The inspiration for Symptly Aware derived from a past incident the team experienced.
“Back in 2014, our school was kind of struck with an unknown disease; 600 students were absent in a span of three days,” explained co-developer Sandra Nguyen. “It was actually a gastrointestinal illness and we had to cancel so many competitions, we deemed it the ‘RHS plague.’”
The UNT-based Team Aerium Solutions was the third place winner. The team implemented a small drone-based app for which a guided flying device could be sent up to locate unseen patterns of pollution through the use of sensors attached to the drone. Members of the team offered an example wherein a quadracopter equipped with a carbon dioxide sensor could circle around a certain flight range.
Should CO2 gas be discovered within that range, the drone could pinpoint the origin of the potential pollution; the findings would be sent to the smartphone app, along with flight pattern data, on a grid map. Aerium Solutions hopes to apply to the FAA for testing permits to further develop the technology.
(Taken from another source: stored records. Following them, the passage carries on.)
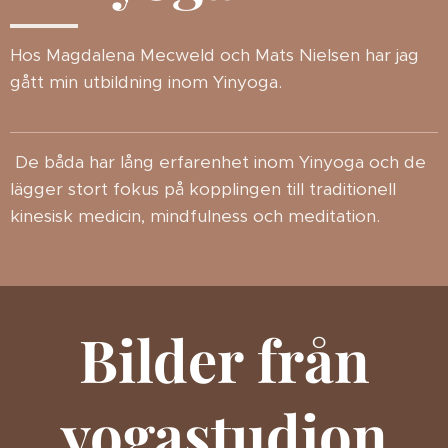
Hos Magdalena Mecweld och Mats Nielsen har jag
gått min utbildning inom Yinyoga.
De båda har lång erfarenhet inom Yinyoga och de
lägger stort fokus på kopplingen till traditionell
kinesisk medicin, mindfulness och meditation.
Bilder från
Kuddar,
bolster
och
yogastudion
Mjuka
många
ullmattor
filtar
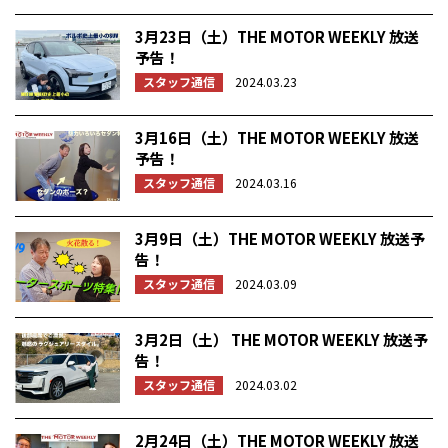
3月23日（土）THE MOTOR WEEKLY 放送
予告！
スタッフ通信
2024.03.23
3月16日（土）THE MOTOR WEEKLY 放送
予告！
スタッフ通信
2024.03.16
3月9日（土）THE MOTOR WEEKLY 放送予
告！
スタッフ通信
2024.03.09
3月2日（土） THE MOTOR WEEKLY 放送予
告！
スタッフ通信
2024.03.02
2月24日（土）THE MOTOR WEEKLY 放送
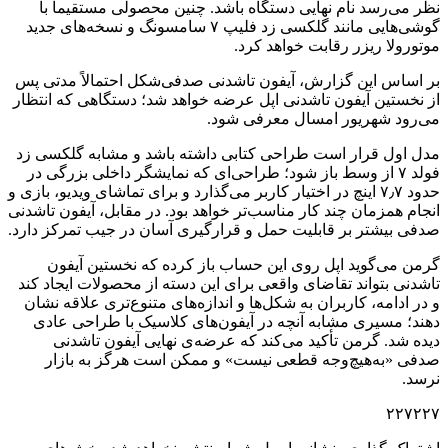
نظر می‌رسد نام نهایی دستگاه باشد. چنین محصولی مستقیماً با
گوشی‌هایی مانند گلکسی زد فلیپ ۷ سامسونگ و نسخه‌های جدید
موتورولا ریزر رقابت خواهد کرد.
بر اساس این گزارش، آیفون تاشدنی صدفی‌شکل احتمالاً مدتی پس
از نخستین آیفون تاشدنی اپل عرضه خواهد شد؛ دستگاهی که انتظار
می‌رود شهریور امسال معرفی شود.
مدل اول قرار است طراحی کتابی داشته باشد و مشابه گلکسی زد
فولد ۷ از وسط باز شود؛ طراحی‌ای که نمایشگر داخلی بزرگی در
حدود ۷٫۷ اینچ در اختیار کاربر می‌گذارد و برای تماشای ویدیو، بازی و
انجام همزمان چند کار مناسب‌تر خواهد بود. در مقابل، آیفون تاشدنی
صدفی بیشتر بر قابلیت حمل و قرارگیری آسان در جیب تمرکز دارد.
گرمن می‌گوید اپل روی این حساب باز کرده که نخستین آیفون
تاشدنی بتواند تقاضای واقعی برای این دسته از محصولات ایجاد کند
و در ادامه، کاربران به شکل‌ها و اندازه‌های متنوع‌تری علاقه نشان
دهند؛ مسیری مشابه آنچه در آیفون‌های کلاسیک با طراحی عادی
دیده شد. گرمن تأکید می‌کند که عرضه‌ی نهایی آیفون تاشدنی
صدفی «به‌هیچ‌وجه قطعی نیست» و ممکن است هرگز به بازار
نرسد.
۲۲۷۲۲۷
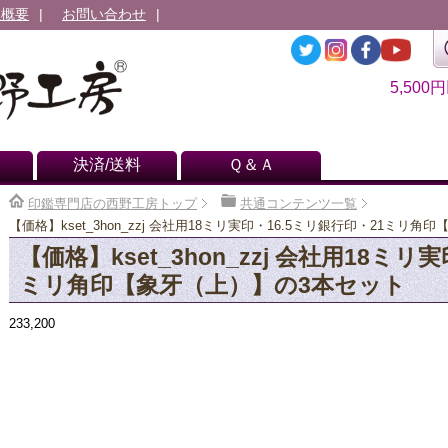
社概要
お問い合わせ
5,500
決済/送料
Ｑ＆Ａ
印鑑専門店の西野工房トップ
共通コンテンツ一覧
【価格】kset_3hon_zzj 会社用18ミリ実印・16.5ミリ銀行印・21ミリ
【価格】kset_3hon_zzj 会社用18ミリ
ミリ角印【象牙（上）】の3本セット
233,200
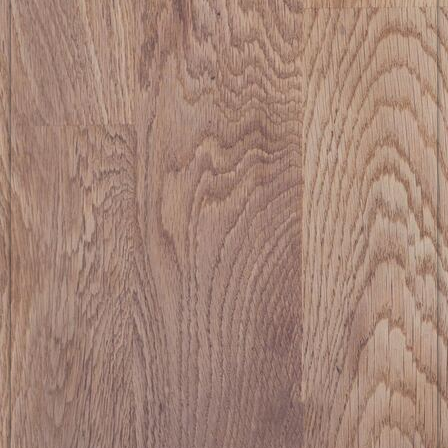
picture-2600 (6)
Winner of the Best Environmental Impact prize was Team SeeGreen. Their app assists users in cutting down on unnecessary waste and promotes responsible disposal of waste. By use of a smartphone’s camera, a user can shoot a photo of refuse, which will then be categorized as trash, recycling or compost, helping the user to take a more selective action with the waste. The artificial intelligence Chatbot aspect to the app also communicates through text or language and learns how to better respond to user’s questions.
The app developed by Team Pick It Up from UT Austin makes it easier for users to report excessive trash or an illegal dumpsite, turning such actions into an interactive game. The game is intended for individuals aged 19 and younger who may not fully understand the environmental impact of their own littering. By using the app’s camera function, trash found on the street can be analyzed and choices can be offered from the analysis.
“If you have time, and you want to, you can pick up the trash, and when you click on it you send something to the web server and what happens is that it updates the data behind the scenes,” one member of the team said. A grid overlay of the area indicates how much activity is going on in that area between trash being found and reported versus picked up and reported, which helps indicate where some of the more ignored areas of a region may be.
If litter is marked but not picked up, then facts about litter, which can be set to reflect local information and statistics, will pop up in the app for the user.
Team Lotus brainstormed an app that could regulate the goals a user had for a day by harnessing all the information other apps were gathering about the user on subjects as diverse as personal fitness or home energy use. By utilizing multiple computer languages, Lotus has the potential to “map” all of the user’s apps and display the user’s efficiency at achieving targeted goals on one central app. Lotus could be used to augment and adjust the other apps to reflect any changes to goals a user might enter.
Pablo Peillard of one-man Team LitterToss created an augmented reality game that turns the simple task of throwing litter into a trash can into a competition in which individuals could score and earn rewards.
The developer originally conceived of a map format game where players could find and throw away real trash, but considered that it might generate an unintended incentive to cheat, with gamers actually creating more litter.
Instead, Peillard believes his app may alter gamers’ overall behavior in a positive way, connecting the earning of points in the augmented reality world to the benefits of properly disposing of litter in the real world.